─── Data for analysis

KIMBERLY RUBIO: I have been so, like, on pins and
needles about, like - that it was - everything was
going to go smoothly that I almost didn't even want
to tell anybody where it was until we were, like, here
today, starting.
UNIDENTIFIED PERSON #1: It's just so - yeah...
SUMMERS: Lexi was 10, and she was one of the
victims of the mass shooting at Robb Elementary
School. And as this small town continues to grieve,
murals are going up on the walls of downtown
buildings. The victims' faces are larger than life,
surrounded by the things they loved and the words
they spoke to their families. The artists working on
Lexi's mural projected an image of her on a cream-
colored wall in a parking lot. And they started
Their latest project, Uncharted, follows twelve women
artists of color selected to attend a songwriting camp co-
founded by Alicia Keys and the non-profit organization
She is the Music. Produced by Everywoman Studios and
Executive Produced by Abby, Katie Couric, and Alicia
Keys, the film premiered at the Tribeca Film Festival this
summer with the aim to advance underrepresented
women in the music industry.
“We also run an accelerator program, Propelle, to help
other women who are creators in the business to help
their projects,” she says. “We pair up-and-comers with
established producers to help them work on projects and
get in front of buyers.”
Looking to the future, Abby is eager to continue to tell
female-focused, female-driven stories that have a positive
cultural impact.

──────
─── Data for analysis

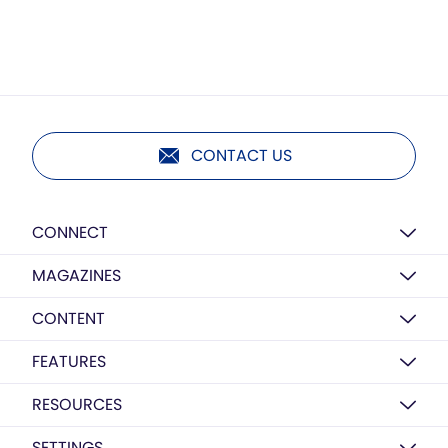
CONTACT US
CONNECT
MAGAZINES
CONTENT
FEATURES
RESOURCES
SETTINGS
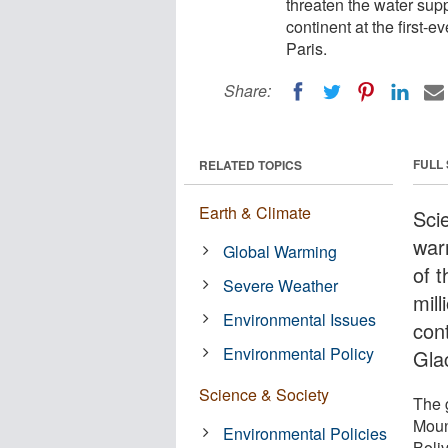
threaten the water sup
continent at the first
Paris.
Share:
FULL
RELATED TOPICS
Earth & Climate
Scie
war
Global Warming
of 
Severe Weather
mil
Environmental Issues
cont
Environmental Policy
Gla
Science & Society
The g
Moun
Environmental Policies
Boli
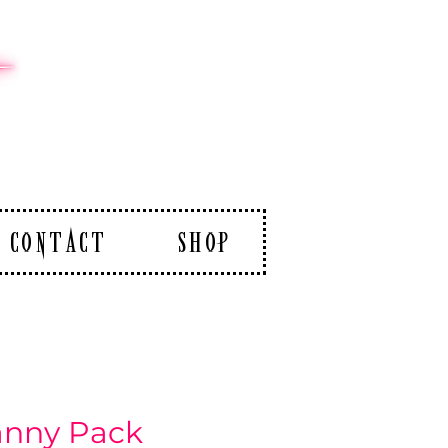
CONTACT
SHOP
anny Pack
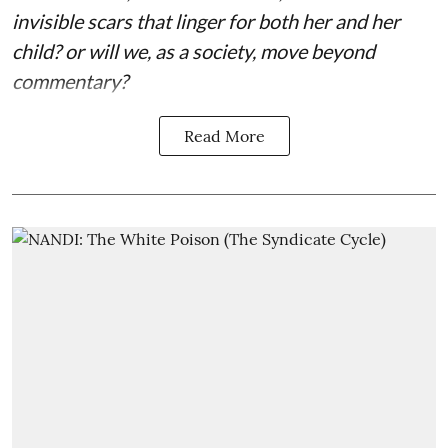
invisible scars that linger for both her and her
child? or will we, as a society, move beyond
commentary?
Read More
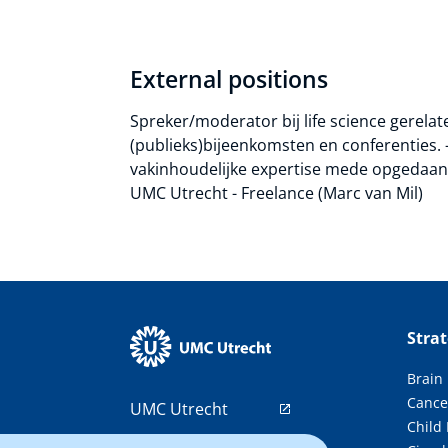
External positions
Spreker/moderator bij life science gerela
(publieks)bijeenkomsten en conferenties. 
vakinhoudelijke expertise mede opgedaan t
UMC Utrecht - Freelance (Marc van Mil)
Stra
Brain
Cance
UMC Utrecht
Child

──────
─── Data for analysis

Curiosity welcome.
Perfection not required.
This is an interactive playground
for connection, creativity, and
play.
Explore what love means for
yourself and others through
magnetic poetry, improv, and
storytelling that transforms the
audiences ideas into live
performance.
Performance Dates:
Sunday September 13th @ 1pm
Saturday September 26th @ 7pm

──────

**Task brief:** In the records above, the line with "KIMBERLY RUBIO: I" marks the start and the line with "She is the Music." marks the end; copy that stretch exactly, both lines included, and nothing else.

**Exercise result:**
KIMBERLY RUBIO: I have been so, like, on pins and
needles about, like - that it was - everything was
going to go smoothly that I almost didn't even want
to tell anybody where it was until we were, like, here
today, starting.
UNIDENTIFIED PERSON #1: It's just so - yeah...
SUMMERS: Lexi was 10, and she was one of the
victims of the mass shooting at Robb Elementary
School. And as this small town continues to grieve,
murals are going up on the walls of downtown
buildings. The victims' faces are larger than life,
surrounded by the things they loved and the words
they spoke to their families. The artists working on
Lexi's mural projected an image of her on a cream-
colored wall in a parking lot. And they started
Their latest project, Uncharted, follows twelve women
artists of color selected to attend a songwriting camp co-
founded by Alicia Keys and the non-profit organization
She is the Music. Produced by Everywoman Studios and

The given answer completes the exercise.